§ Brief: An exact transcript of the records is what this task asks for.

======== Available data ========

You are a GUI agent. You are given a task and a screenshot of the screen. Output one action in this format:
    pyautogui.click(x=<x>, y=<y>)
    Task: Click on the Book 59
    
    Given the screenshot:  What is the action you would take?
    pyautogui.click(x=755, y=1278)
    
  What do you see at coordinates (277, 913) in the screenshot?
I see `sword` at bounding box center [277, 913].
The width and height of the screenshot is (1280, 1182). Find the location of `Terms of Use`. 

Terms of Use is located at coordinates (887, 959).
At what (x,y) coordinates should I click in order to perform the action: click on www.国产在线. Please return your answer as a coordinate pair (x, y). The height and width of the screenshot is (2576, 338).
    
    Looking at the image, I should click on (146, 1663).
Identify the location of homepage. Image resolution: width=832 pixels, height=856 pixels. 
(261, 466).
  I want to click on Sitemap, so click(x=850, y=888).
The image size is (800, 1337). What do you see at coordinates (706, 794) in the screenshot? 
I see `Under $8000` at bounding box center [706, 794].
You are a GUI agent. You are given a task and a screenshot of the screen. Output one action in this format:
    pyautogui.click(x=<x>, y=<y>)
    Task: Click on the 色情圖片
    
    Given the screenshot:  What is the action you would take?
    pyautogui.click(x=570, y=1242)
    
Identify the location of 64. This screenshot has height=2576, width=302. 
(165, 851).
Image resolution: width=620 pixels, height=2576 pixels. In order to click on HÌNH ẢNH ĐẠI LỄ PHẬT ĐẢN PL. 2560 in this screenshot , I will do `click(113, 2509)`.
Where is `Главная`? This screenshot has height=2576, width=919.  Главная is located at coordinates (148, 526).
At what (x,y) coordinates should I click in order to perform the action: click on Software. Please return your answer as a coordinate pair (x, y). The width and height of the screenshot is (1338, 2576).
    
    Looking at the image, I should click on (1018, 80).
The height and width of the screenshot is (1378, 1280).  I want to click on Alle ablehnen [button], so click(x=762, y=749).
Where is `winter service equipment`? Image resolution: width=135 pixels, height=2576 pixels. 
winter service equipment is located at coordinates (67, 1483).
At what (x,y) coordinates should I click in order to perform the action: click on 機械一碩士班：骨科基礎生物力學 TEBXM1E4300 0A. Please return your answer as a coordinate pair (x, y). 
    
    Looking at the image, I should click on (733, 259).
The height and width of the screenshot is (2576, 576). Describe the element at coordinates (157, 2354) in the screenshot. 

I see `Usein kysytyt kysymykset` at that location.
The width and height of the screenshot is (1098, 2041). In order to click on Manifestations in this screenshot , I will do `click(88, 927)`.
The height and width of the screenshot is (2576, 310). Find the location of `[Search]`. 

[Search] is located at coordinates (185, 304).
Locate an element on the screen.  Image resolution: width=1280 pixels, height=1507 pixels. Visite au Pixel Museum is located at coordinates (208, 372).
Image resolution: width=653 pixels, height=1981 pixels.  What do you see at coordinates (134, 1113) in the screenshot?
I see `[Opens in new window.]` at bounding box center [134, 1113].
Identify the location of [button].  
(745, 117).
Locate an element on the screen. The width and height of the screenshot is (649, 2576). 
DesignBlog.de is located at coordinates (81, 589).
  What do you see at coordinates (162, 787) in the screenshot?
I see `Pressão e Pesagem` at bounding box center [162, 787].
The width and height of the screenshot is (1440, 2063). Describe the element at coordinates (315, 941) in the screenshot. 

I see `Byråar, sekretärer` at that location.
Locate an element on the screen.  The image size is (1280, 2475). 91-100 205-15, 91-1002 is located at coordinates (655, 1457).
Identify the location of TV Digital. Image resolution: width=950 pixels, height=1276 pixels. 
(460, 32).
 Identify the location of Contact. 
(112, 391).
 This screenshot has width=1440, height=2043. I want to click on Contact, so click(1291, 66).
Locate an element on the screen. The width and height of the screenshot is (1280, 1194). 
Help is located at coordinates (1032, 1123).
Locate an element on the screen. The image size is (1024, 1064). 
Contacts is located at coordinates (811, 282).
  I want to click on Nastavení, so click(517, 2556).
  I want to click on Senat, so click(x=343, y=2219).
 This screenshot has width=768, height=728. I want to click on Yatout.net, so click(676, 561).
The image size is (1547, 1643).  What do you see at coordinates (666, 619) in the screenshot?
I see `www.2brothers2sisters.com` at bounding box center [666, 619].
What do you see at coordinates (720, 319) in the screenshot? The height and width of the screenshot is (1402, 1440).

========

§ Worked solution:
You are a GUI agent. You are given a task and a screenshot of the screen. Output one action in this format:
    pyautogui.click(x=<x>, y=<y>)
    Task: Click on the Book 59
    
    Given the screenshot:  What is the action you would take?
    pyautogui.click(x=755, y=1278)
    
  What do you see at coordinates (277, 913) in the screenshot?
I see `sword` at bounding box center [277, 913].
The width and height of the screenshot is (1280, 1182). Find the location of `Terms of Use`. 

Terms of Use is located at coordinates (887, 959).
At what (x,y) coordinates should I click in order to perform the action: click on www.国产在线. Please return your answer as a coordinate pair (x, y). The height and width of the screenshot is (2576, 338).
    
    Looking at the image, I should click on (146, 1663).
Identify the location of homepage. Image resolution: width=832 pixels, height=856 pixels. 
(261, 466).
  I want to click on Sitemap, so click(x=850, y=888).
The image size is (800, 1337). What do you see at coordinates (706, 794) in the screenshot? 
I see `Under $8000` at bounding box center [706, 794].
You are a GUI agent. You are given a task and a screenshot of the screen. Output one action in this format:
    pyautogui.click(x=<x>, y=<y>)
    Task: Click on the 色情圖片
    
    Given the screenshot:  What is the action you would take?
    pyautogui.click(x=570, y=1242)
    
Identify the location of 64. This screenshot has height=2576, width=302. 
(165, 851).
Image resolution: width=620 pixels, height=2576 pixels. In order to click on HÌNH ẢNH ĐẠI LỄ PHẬT ĐẢN PL. 2560 in this screenshot , I will do `click(113, 2509)`.
Where is `Главная`? This screenshot has height=2576, width=919.  Главная is located at coordinates (148, 526).
At what (x,y) coordinates should I click in order to perform the action: click on Software. Please return your answer as a coordinate pair (x, y). The width and height of the screenshot is (1338, 2576).
    
    Looking at the image, I should click on (1018, 80).
The height and width of the screenshot is (1378, 1280).  I want to click on Alle ablehnen [button], so click(x=762, y=749).
Where is `winter service equipment`? Image resolution: width=135 pixels, height=2576 pixels. 
winter service equipment is located at coordinates (67, 1483).
At what (x,y) coordinates should I click in order to perform the action: click on 機械一碩士班：骨科基礎生物力學 TEBXM1E4300 0A. Please return your answer as a coordinate pair (x, y). 
    
    Looking at the image, I should click on (733, 259).
The height and width of the screenshot is (2576, 576). Describe the element at coordinates (157, 2354) in the screenshot. 

I see `Usein kysytyt kysymykset` at that location.
The width and height of the screenshot is (1098, 2041). In order to click on Manifestations in this screenshot , I will do `click(88, 927)`.
The height and width of the screenshot is (2576, 310). Find the location of `[Search]`. 

[Search] is located at coordinates (185, 304).
Locate an element on the screen.  Image resolution: width=1280 pixels, height=1507 pixels. Visite au Pixel Museum is located at coordinates (208, 372).
Image resolution: width=653 pixels, height=1981 pixels.  What do you see at coordinates (134, 1113) in the screenshot?
I see `[Opens in new window.]` at bounding box center [134, 1113].
Identify the location of [button].  
(745, 117).
Locate an element on the screen. The width and height of the screenshot is (649, 2576). 
DesignBlog.de is located at coordinates (81, 589).
  What do you see at coordinates (162, 787) in the screenshot?
I see `Pressão e Pesagem` at bounding box center [162, 787].
The width and height of the screenshot is (1440, 2063). Describe the element at coordinates (315, 941) in the screenshot. 

I see `Byråar, sekretärer` at that location.
Locate an element on the screen.  The image size is (1280, 2475). 91-100 205-15, 91-1002 is located at coordinates (655, 1457).
Identify the location of TV Digital. Image resolution: width=950 pixels, height=1276 pixels. 
(460, 32).
 Identify the location of Contact. 
(112, 391).
 This screenshot has width=1440, height=2043. I want to click on Contact, so click(1291, 66).
Locate an element on the screen. The width and height of the screenshot is (1280, 1194). 
Help is located at coordinates (1032, 1123).
Locate an element on the screen. The image size is (1024, 1064). 
Contacts is located at coordinates (811, 282).
  I want to click on Nastavení, so click(517, 2556).
  I want to click on Senat, so click(x=343, y=2219).
 This screenshot has width=768, height=728. I want to click on Yatout.net, so click(676, 561).
The image size is (1547, 1643).  What do you see at coordinates (666, 619) in the screenshot?
I see `www.2brothers2sisters.com` at bounding box center [666, 619].
What do you see at coordinates (720, 319) in the screenshot? The height and width of the screenshot is (1402, 1440).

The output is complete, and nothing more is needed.